In any case, the markets predictably swung around, sending bond yields lower as their prices rose and the general stock markets lower by triple digits. I am not sure we will all make lots of money by owning 10-year US Treasuries at 1.50% yield, especially since, ex-food and energy, a 2% inflation rate leaves us a real return on negative 50 bips each year (but plenty of time to think). Just another day at the races I’m afraid.

Greece voted responsibly in June and the ECB followed up by rewarding them with a rate cut and eliminated the rate paid on overnight funds. Sweden’s interest rates went negative, as did Germany’s and now France’s, bringing back the return of capital, minus a small fee, as the primary concern of some investors.

We saw Great Britain agree to a round of quantitative easing but I just don’t see us as ready to adopt round three of QE here in the USA.

The EU agreed to lend directly to the Spanish banks, give up their preferred creditors’ status, and create a banking union for the Eurozone by fall. Unfortunately, they also agreed to leave the details to be sorted out later, so the war of words continued apace. The devil – as everyone knows – is in the details.

Some reasons to stick with asset allocation and stay out of the daily derechos the market throws at us without warning, besides sleeping at night.

Jeremy Grantham, who is known best for his bearish views on U.S. equities, spoke at the Morningstar Investment Conference recently. Grantham has illustrated the value of a long-term focus in how he invests his sister’s pension fund; he considers his sister’s assets to be permanent capital; since hopefully his sister will not fire him as the manager.

Grantham said that the advantage he has is that he doesn’t over-manage it. He makes adjustments about twice a year, but once a year is more normal. The returns on Grantham’s sister’s assets are not measured against any benchmark, and that, he said, contributes to their strong performance.

As a manager, the risk that Grantham focuses on is the protection of capital, not on metrics such as the Sharpe or information ratios. Grantham said that this style of low-turnover, permanent-capital investing produces returns that are 100 to 200 basis points a year greater than his GMO funds that have their performance measured against a benchmark.

Then, for those of you who still think market timing is an answer, consider the following:

Researchers Pascal Scherrer and Thomas Noll had a group of 28 stockbrokers participate in various simulations and intelligence tests, and then compared their results to a group of psychopaths.

They found that the traders showed a higher degree of competitiveness than the psychopaths — and that the traders were surprisingly willing to cause harm to their competitors if they thought it would bring them an advantage. Irrational risk-taking played a major role in the financial crisis of 2008, as thousands of questionable assets assumed greater and greater leverage as the market went down until they ultimately proved unsound.

It’s not the first study to suggest a correlation between success on Wall Street and mental pathology.

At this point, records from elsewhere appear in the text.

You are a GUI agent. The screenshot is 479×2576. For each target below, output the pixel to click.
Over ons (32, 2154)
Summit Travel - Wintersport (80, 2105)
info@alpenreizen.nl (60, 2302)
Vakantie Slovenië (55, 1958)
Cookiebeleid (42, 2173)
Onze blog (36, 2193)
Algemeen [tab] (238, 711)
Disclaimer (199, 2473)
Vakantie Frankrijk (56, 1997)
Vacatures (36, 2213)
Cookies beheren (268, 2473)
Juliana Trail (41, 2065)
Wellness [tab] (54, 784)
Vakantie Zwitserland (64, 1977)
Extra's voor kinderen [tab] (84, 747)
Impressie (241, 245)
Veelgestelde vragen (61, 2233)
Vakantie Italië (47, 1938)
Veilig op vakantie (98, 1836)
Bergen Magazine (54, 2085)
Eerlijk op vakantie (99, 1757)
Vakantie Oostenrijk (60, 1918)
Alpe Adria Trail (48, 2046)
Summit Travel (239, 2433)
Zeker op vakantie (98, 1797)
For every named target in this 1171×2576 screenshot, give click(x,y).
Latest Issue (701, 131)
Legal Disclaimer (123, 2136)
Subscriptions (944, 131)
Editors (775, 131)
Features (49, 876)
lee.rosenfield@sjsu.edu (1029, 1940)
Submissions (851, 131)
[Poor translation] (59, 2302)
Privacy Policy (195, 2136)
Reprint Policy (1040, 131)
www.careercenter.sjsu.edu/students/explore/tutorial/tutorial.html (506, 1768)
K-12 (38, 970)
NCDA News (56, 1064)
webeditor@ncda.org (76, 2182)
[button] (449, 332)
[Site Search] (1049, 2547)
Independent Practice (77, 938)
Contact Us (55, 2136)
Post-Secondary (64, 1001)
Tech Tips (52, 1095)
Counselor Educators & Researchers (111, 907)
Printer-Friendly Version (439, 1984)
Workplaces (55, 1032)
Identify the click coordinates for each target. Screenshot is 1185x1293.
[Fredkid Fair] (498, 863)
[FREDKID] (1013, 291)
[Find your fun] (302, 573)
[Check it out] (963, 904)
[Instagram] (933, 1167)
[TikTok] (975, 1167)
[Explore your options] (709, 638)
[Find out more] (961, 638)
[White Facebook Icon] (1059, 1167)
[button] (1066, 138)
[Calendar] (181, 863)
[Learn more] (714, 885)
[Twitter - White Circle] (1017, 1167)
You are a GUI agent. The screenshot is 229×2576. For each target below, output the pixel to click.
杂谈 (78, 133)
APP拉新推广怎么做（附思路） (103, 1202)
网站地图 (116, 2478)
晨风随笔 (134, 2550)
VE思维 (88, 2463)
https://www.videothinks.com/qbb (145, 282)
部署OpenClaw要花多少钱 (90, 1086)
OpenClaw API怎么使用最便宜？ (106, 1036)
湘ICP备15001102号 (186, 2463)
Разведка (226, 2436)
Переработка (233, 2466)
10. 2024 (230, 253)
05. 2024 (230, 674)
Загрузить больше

In 2005, a study found that traders who are unable to fully feel their emotions due to brain damage end up performing better in the market — likely because they experience less anxiety about risky trades.

The normal people, unfortunately, in this type of environment, will likely buy high and sell low,

Not a winning strategy. So stay calm, check your psychosis at the door and discipline yourself to lower your investment turnover and increase your investment return.